Decentralized communities can run their own infrastructure.
Self-hosted CI. Local-first deployment. Source replication that doesn’t depend on a forge. Settlement that proves it served you. Every piece ships its protocol, its evidence model, and a forkable playbook so any community can adopt it, audit it, or replace it.
// no premine · no roadmap · no issuer · no censorship
The thesis
Most “decentralized” projects re-introduce a central forge for source, a hosted CI provider for tests, a SaaS dashboard for deployment, and a custodial platform for any interaction with money. Each handoff is a capture surface. A community that depends on those handoffs does not, in practice, run its own infrastructure — it rents it.
The projects below pull each of those layers back into the community. Source replicates over Radicle. CI builds locally and publishes attestations on disk. Deployment binds approved bytes to a hash and verifies on install. Service settlement is gated by evidence and resolved off-chain. Every protocol is versioned, language-agnostic, and forkable.
The four projects
poor-mans-ci
Self-hosted CI for source-controlled communities. Runs tests and builds without GitHub Actions or any centralized provider, publishes signed attestations + artifact hashes, and treats the evidence as the contract.
poor-mans-cd
Local-first continuous delivery control plane. Deploys exact bytes by release manifest, refuses anything that doesn’t match its sha256, and writes audit-grade receipts to disk. A dashboard that rebuilds state from local files alone.
radicle-seed-kit
Always-on Radicle seed node automation. Keeps private repos replicated, helps NAT’d collaborators mirror without exposing keys, and provides the availability layer the rest of the suite assumes.
radicle-priorities
The canonical backlog protocol. Treats BDD .feature files as
the single source of truth and Radicle issues as the collaboration
surface, so the backlog replicates with the code.

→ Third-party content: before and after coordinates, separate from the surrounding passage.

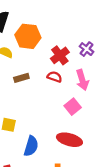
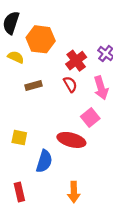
red semicircle: (55, 77) -> (70, 84), turned 40
red ellipse: (69, 140) -> (71, 140), moved

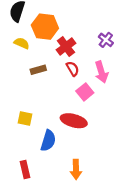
red cross: (76, 61) -> (66, 47), moved
pink square: (90, 117) -> (85, 92), moved

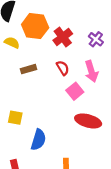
red cross: (66, 47) -> (63, 37), moved
red ellipse: (74, 121) -> (88, 121), moved

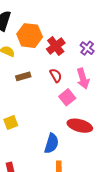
yellow square: (15, 118) -> (11, 123), turned -32
blue semicircle: (38, 140) -> (52, 143), moved

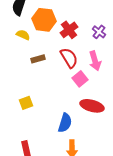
red semicircle: (56, 75) -> (69, 58), size x1.5

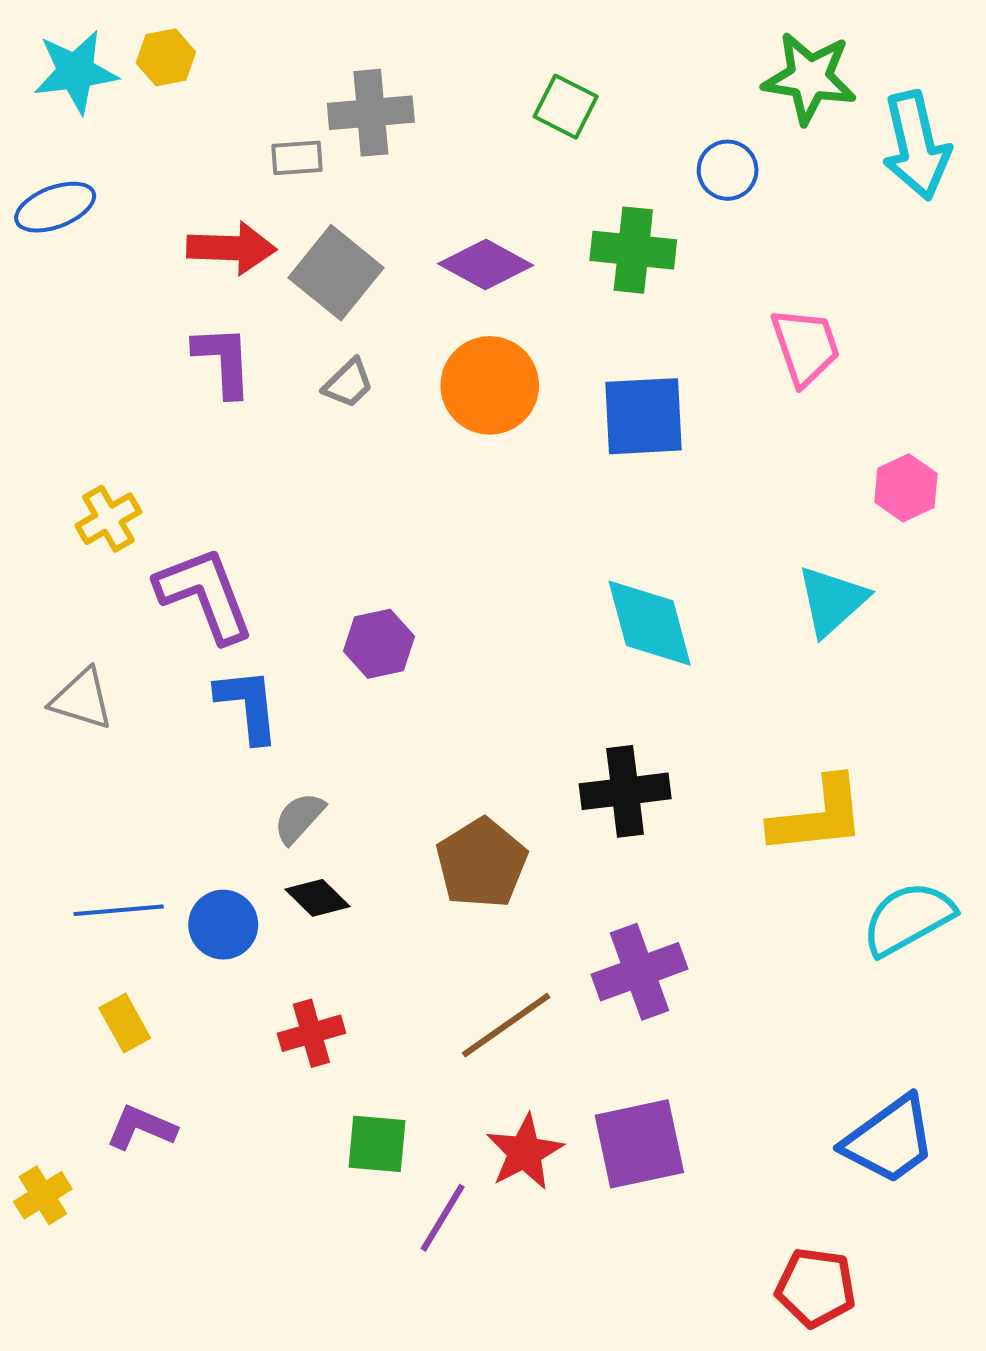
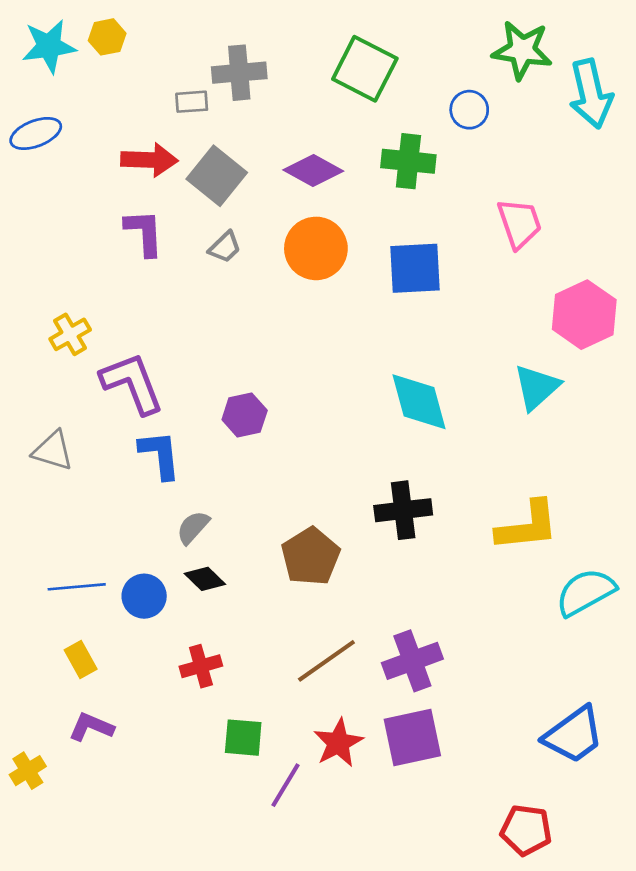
green square: (566, 107) -> (365, 69), size x1.6
pink hexagon: (906, 488) -> (584, 315), size x1.6
purple cross: (639, 972) -> (412, 661), moved

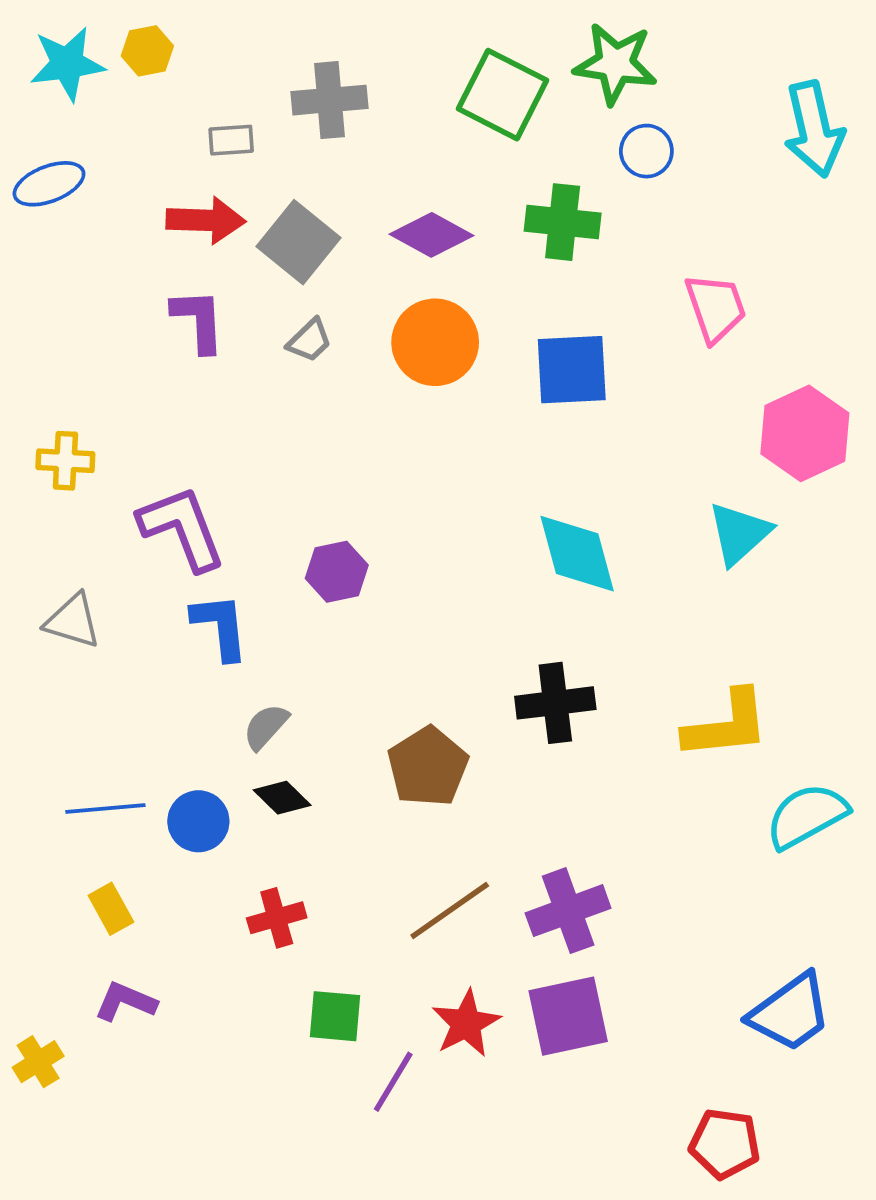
green star: (522, 50) -> (615, 64), moved
gray rectangle: (192, 102) -> (231, 140), moved
yellow cross: (70, 334) -> (65, 461), moved, turned 33

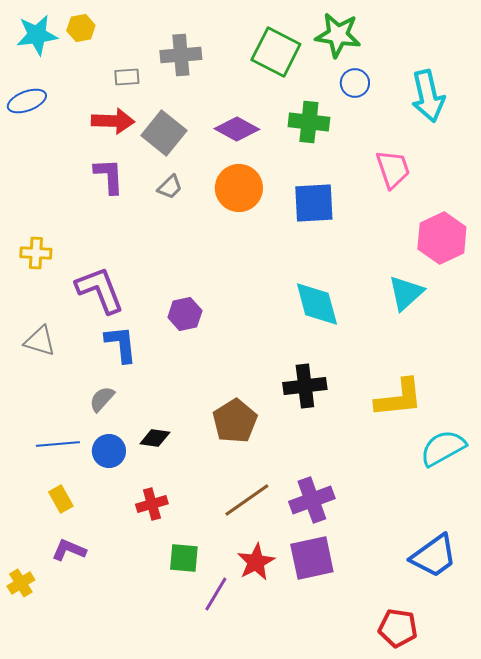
cyan arrow: (814, 129) -> (428, 96), moved
gray semicircle: (266, 727) -> (102, 399), moved
black diamond: (282, 798) -> (155, 438), turned -36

(See extremebdd.com for the
methodology site.)
What comes next
Additional projects in the same family are queued. The first is ECSC — evidence-coupled service channels: a protocol for bilateral service settlement over ordinary Lightning channel updates, gated by a verifiable rule that no signed service state exists without valid service evidence. It will land here as its own project page when the protocol freezes.